WHAT IS REQUIRED =>
Beginning at the line that contains "DODAJ U TRIP PLANNER", reproduce the entries below exactly, ending with the line that contains "POLECANE ARTYKUŁY". Omit each picture.

---------- PROVIDED ENTRIES ----------

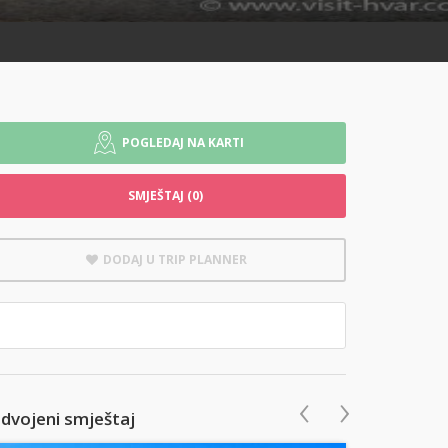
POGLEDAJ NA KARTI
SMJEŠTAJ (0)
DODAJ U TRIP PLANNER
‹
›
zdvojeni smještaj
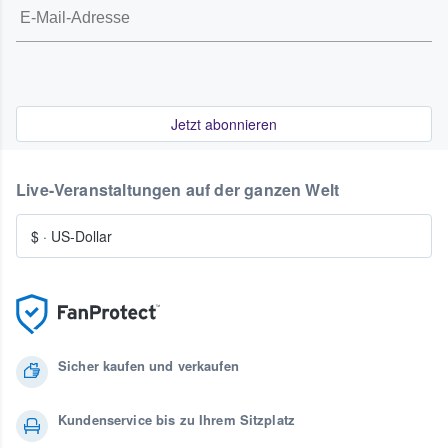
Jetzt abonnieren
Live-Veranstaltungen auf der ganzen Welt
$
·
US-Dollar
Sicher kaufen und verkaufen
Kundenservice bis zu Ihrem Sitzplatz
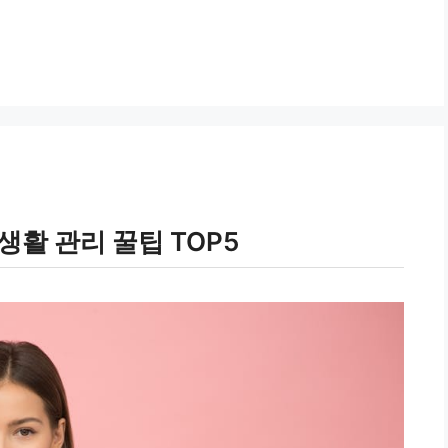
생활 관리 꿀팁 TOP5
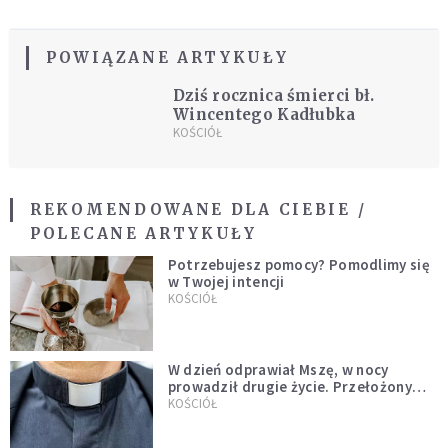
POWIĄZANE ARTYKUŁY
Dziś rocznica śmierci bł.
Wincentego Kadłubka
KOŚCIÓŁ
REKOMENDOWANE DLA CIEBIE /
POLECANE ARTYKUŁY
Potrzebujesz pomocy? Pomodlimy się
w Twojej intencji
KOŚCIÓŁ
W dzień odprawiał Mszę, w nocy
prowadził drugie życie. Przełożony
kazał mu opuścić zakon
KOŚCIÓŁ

----------
---------- PROVIDED ENTRIES ----------

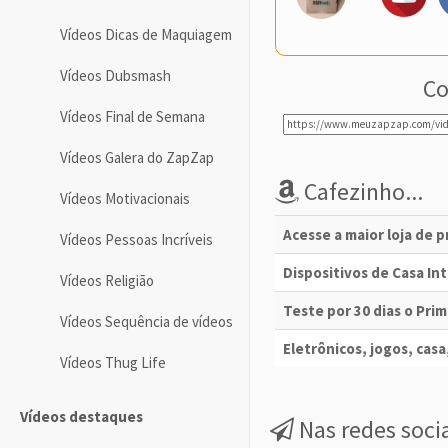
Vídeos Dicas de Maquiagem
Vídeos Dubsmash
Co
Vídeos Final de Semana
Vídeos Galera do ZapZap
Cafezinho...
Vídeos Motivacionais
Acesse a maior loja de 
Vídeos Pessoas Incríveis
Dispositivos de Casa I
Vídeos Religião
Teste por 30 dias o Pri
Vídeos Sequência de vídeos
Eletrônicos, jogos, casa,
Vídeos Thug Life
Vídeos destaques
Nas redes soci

----------

ANSWER SPACE =>
DODAJ U TRIP PLANNER
‹
›
zdvojeni smještaj
Jetzt abonnieren
Live-Veranstaltungen auf der ganzen Welt
$
·
US-Dollar
Sicher kaufen und verkaufen
Kundenservice bis zu Ihrem Sitzplatz
생활 관리 꿀팁 TOP5
POWIĄZANE ARTYKUŁY
Dziś rocznica śmierci bł.
Wincentego Kadłubka
KOŚCIÓŁ
REKOMENDOWANE DLA CIEBIE /
POLECANE ARTYKUŁY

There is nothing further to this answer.